Coleman backers began receiving e-mails Tuesday night from an e-mail address at wikileaks.org stating that it possessed personal information about them and was preparing to post it online.

The same address stated in an e-mail early Wednesday morning that “we have discovered that all on-line Coleman contributors had their full credit card details released onto the Internet on 28 of [January], 2009, by Coleman’s staff.”

Coleman’s campaign followed with an e-mail Wednesday morning that said the campaign became worried that its firewalls had been breached in January.

“We contacted federal authorities at that time, and they reviewed logs from the server in question as well as additional firewall logs,” campaign manager Cullen Sheehan said. “They indicated that, after reviewing those logs, they did not find evidence that our database was downloaded by any unauthorized party.

“Let me be very clear: At this point, we don’t know if last evening’s e-mail is a political dirty trick or what the objective is of the person who sent the e-mail.

What’s hairy about this for Coleman is that, despite the above “well maybe it was wikileaks that was behind it?” allusion, it was actually wikileaks that informed the donors (and they didn’t pull their emails out of thin air). In fact, from what it looks like, it was the Coleman campaign that screwed up, way back in January, and since that time Wikileaks discovered it, and sent out emails to the Coleman campaign that never got replies, leading Wikileaks to eventually call the donors directly. Good reporting on it here, with a twist. Wikileaks claims that the Coleman campaign was aware of the breach, and has been aware of the breach, since January, and that…
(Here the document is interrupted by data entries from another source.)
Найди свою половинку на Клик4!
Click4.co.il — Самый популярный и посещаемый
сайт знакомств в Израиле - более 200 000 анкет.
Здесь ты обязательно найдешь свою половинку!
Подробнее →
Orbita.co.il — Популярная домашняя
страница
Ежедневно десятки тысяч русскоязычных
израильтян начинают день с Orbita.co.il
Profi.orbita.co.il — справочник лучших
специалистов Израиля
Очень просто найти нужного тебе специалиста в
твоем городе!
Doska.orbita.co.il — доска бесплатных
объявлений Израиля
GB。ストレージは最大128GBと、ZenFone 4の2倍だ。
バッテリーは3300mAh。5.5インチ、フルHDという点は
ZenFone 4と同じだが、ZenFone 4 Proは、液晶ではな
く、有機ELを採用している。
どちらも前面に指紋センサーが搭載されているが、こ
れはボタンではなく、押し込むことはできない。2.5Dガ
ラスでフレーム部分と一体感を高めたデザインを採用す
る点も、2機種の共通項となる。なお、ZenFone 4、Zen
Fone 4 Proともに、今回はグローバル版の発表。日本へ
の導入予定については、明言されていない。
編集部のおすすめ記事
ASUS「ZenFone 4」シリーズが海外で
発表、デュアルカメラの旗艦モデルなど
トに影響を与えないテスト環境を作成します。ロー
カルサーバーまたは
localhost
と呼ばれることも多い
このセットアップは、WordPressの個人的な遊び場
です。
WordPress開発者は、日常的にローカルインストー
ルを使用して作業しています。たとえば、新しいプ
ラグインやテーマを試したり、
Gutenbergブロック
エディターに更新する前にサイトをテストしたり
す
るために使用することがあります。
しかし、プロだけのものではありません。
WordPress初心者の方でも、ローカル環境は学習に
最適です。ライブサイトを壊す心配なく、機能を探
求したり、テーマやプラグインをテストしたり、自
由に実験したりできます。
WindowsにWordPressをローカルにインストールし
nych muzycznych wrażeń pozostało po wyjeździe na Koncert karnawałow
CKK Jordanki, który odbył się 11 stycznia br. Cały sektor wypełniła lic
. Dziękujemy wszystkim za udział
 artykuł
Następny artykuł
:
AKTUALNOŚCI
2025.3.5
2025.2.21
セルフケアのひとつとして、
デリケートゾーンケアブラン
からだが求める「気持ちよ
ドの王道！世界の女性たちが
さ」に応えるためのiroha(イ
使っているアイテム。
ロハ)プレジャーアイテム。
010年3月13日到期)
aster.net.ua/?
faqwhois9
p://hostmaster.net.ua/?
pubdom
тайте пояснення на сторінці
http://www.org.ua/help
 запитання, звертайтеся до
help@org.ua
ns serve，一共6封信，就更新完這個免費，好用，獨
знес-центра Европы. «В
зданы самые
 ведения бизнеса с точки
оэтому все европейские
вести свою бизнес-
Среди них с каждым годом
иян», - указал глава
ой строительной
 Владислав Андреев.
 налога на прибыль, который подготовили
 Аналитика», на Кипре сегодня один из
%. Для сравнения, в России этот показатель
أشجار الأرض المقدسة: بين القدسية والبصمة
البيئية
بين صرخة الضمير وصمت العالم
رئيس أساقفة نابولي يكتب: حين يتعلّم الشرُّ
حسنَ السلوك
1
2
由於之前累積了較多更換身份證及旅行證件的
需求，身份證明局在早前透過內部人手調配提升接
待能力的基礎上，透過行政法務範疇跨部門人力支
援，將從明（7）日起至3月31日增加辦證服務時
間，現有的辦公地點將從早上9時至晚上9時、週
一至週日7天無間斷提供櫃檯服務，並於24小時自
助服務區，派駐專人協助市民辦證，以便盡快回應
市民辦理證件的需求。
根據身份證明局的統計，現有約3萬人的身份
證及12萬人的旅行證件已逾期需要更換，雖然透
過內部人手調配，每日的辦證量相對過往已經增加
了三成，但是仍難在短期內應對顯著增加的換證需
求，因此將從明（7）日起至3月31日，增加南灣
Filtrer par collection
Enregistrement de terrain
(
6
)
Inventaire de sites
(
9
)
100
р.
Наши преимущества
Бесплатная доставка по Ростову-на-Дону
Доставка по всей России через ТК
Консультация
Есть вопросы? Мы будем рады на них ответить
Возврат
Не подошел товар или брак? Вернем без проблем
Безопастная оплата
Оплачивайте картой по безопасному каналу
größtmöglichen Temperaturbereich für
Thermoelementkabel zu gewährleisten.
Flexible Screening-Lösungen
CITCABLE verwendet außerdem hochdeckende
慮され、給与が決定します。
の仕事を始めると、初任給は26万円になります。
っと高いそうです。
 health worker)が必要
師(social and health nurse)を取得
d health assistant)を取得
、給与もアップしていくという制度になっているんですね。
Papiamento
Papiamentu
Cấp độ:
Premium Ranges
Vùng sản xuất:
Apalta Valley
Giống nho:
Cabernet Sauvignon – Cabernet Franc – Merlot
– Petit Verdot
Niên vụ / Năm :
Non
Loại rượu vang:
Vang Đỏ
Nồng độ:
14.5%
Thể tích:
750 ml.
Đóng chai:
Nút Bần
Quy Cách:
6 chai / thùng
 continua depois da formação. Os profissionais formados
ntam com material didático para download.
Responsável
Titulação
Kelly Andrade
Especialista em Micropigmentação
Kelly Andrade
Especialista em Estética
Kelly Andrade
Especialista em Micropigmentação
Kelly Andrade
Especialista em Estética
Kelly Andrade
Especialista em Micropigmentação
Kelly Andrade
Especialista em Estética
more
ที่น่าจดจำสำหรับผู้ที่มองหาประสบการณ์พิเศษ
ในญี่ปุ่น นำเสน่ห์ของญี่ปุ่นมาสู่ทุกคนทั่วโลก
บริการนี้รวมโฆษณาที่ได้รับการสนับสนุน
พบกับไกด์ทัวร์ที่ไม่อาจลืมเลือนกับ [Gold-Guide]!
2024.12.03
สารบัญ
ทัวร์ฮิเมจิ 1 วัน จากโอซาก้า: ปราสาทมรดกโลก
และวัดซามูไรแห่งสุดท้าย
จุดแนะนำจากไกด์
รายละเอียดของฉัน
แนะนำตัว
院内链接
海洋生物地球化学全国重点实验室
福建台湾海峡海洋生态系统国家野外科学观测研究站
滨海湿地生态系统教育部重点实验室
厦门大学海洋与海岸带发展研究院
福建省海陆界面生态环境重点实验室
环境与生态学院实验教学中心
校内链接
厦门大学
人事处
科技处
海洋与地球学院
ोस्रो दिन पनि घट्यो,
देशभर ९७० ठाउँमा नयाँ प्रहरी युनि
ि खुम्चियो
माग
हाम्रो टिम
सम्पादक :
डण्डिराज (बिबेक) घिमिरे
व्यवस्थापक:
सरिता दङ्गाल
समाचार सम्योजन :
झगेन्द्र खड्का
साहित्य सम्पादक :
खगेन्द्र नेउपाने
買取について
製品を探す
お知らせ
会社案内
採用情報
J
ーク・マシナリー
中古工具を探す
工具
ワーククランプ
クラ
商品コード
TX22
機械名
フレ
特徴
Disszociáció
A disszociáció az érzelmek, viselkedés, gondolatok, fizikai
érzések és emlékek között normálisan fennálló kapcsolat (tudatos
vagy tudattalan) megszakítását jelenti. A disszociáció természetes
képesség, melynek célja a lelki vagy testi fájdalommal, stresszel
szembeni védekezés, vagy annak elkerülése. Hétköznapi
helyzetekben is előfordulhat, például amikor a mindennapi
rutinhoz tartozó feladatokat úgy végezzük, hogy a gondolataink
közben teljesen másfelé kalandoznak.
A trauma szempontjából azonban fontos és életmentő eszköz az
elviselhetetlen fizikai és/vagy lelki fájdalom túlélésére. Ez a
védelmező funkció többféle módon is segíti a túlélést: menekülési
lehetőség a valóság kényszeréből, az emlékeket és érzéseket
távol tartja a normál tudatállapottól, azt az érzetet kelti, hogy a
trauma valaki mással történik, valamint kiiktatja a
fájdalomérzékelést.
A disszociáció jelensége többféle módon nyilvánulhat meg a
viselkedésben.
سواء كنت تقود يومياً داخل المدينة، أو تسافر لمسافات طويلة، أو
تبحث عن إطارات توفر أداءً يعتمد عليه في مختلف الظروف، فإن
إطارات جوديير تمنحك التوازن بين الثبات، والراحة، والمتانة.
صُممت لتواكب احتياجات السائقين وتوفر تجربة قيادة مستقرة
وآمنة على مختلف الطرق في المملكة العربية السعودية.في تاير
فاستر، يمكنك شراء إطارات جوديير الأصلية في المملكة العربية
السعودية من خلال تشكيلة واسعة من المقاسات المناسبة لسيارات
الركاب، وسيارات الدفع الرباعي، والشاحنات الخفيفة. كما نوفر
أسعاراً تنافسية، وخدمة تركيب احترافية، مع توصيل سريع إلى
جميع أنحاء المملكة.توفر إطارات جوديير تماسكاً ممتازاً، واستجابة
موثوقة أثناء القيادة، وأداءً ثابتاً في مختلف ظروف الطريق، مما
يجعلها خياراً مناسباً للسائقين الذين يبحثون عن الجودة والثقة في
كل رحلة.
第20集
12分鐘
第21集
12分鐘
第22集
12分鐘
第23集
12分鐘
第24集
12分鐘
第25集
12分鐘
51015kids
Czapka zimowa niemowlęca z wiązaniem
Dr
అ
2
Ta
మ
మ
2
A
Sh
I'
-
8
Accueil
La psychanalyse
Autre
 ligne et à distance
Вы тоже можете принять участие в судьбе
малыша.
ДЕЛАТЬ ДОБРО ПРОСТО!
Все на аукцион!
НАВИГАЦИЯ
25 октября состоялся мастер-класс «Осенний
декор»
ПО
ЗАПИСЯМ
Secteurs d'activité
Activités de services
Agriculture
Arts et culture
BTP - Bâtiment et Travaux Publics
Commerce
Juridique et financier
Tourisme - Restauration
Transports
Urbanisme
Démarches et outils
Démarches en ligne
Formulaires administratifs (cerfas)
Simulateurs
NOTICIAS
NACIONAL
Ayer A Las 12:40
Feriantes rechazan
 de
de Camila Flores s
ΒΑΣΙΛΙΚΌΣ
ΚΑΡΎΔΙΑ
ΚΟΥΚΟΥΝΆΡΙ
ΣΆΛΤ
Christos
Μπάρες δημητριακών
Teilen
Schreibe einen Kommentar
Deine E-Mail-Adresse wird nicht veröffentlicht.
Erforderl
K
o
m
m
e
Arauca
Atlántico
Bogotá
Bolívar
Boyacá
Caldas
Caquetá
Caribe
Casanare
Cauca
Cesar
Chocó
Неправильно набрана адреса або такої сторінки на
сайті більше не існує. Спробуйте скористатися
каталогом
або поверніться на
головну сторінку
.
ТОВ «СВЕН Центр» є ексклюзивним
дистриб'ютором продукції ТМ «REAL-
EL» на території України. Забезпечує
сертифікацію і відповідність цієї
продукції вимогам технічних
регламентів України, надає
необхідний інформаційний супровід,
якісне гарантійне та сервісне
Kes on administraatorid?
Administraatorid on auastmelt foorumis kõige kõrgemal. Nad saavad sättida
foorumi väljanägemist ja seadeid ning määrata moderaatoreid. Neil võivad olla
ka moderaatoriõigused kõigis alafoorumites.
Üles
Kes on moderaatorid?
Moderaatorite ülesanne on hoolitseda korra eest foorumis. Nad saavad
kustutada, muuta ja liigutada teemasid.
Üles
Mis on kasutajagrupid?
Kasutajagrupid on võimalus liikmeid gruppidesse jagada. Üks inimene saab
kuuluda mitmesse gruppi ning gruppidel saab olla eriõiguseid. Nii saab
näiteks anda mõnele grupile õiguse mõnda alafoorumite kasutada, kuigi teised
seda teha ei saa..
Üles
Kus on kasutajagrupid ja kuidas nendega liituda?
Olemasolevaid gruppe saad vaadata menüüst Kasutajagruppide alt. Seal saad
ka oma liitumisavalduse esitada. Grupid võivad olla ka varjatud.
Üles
The Wikileaks email also included a link to the Minnesota statute that requires entities using “data that includes personal information” to “disclose any breach of the security of the system following discovery or notification of the breach in the security of the data to any resident of this state whose unencrypted personal information was, or is reasonably believed to have been, acquired by an unauthorized person.”

This disclosure, the statute states, “must be made in the most expedient time possible and without unreasonable delay …”

“The information has been passed around out of public view,” the email continues. “We have sent you this note as a courtesy in case Norm Coleman has not contacted you previously.”

If that’s the case, Coleman’s campaign might actually be legally liable, and it was Wikileaks that was working to protect the public. At least that’s what it looks like.